“Love God. Love People. Nothing Else Matters” became my mantra during my single, young-adult years; life seemed simple without the tether of expectation coming from academic degrees, job titles and the financial responsibilities of parenthood. Those words from the mantra of my youth are a paraphrase from Jesus in our Gospel text this week.
A scribe asks him a question and Jesus responds by proclaiming the Jewish Shema:
“You shall love the Lord your God with all your heart and with all your soul and with all your mind and with all your strength.’ The second is this: “Love your neighbor as yourself. There is no commandment greater than these.”
“Love God. Love People. Nothing Else Matters.”
Is this statement about two-directional love all that really matters throughout the entirety of one’s life? Can that really be true when life gets more complicated? If so, then why does it seem like many followers of Christ today have edited Jesus’ declaration to read: “Love God. Love People…and a whole lot of other stuff is also just as important?”
Jesus’ words take on further texture if we expand the definition of “neighbor” according to his parable of the Good Samaritan—all people are our neighbors. The Sermon on the Mount adds an exclamation point to this expanded definition; Jesus says, “But I say to you, love your enemies and pray for those who persecute you…” (Matthew 5:43-44).
Your neighbor is everyone…even those who hate you. That’s a big pill to swallow.
This might have been the stumbling block for many listening to Jesus. They expected the primacy of loving the divine, but not the inclusion of loving all humanity. This second commandment is the catch. After all, many Pharisees had organized themselves around an allegiance to the law that inevitably became self-centered and neglected the neighbor; that’s the natural result of legalism. In fact, they had assumed superiority over all “neighbors,” even the Sadducees that Jesus had just finished shutting down in the previous verses.
As the text reads me this week, the sobering reality is that I see far more of myself than I’d like to admit in the biblical characters I’m tempted to demonize. Why, like them, have I allowed so many other things to “matter” more than the cruciform-shaped dimension of love? Why do I allow my pride, reputation, success, and comfort to matter more than selfless, sacrificial love? What did “young me” understand that the older, insecure version seems to have forgotten?

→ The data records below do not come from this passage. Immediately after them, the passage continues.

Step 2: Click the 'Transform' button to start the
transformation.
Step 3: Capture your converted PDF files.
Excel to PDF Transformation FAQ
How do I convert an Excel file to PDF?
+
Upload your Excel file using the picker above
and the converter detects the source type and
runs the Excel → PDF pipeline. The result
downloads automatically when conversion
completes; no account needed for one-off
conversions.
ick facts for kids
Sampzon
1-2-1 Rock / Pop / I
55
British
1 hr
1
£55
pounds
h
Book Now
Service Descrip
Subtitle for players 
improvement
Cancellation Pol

“We cannot achieve greatness,” Thomas Merton wrote, “unless we lose all interest in being great.” Love, Jesus declares, is the only means by which to unplug from the violence and rivalry that is the inevitable outcome of legalism (disincarnated law). Put more simply, there’s no authentic love of God without love of neighbor.

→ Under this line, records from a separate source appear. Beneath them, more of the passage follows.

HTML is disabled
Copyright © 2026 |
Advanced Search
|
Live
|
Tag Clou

And trust me, legalism can take many forms. It afflicts every ideology. The 13th-century poet Rumi captures his own struggles when he confesses, “I have become so tired of what I have been doing.” Far too often, we forget the simplicity of love and get caught up in the intricacies of “whole burnt offerings and sacrifices.” That is not God’s desire.
Rumi finishes his poem with an arresting image that captures the heart of the Shema which Jesus cited. He concludes his poem with the words,
Only the holder the flag fits into.
Indeed, an integrated Christian life is not one that exhausts its energy pridefully waving flags of moral obedience, personal reputation, burnt offerings or superficial sacrifice. Rather, humanity fully incarnated is one that chooses “only love.” With that understood, Jesus tells the inquisitive Scribe, “You are not far from the kingdom of God.”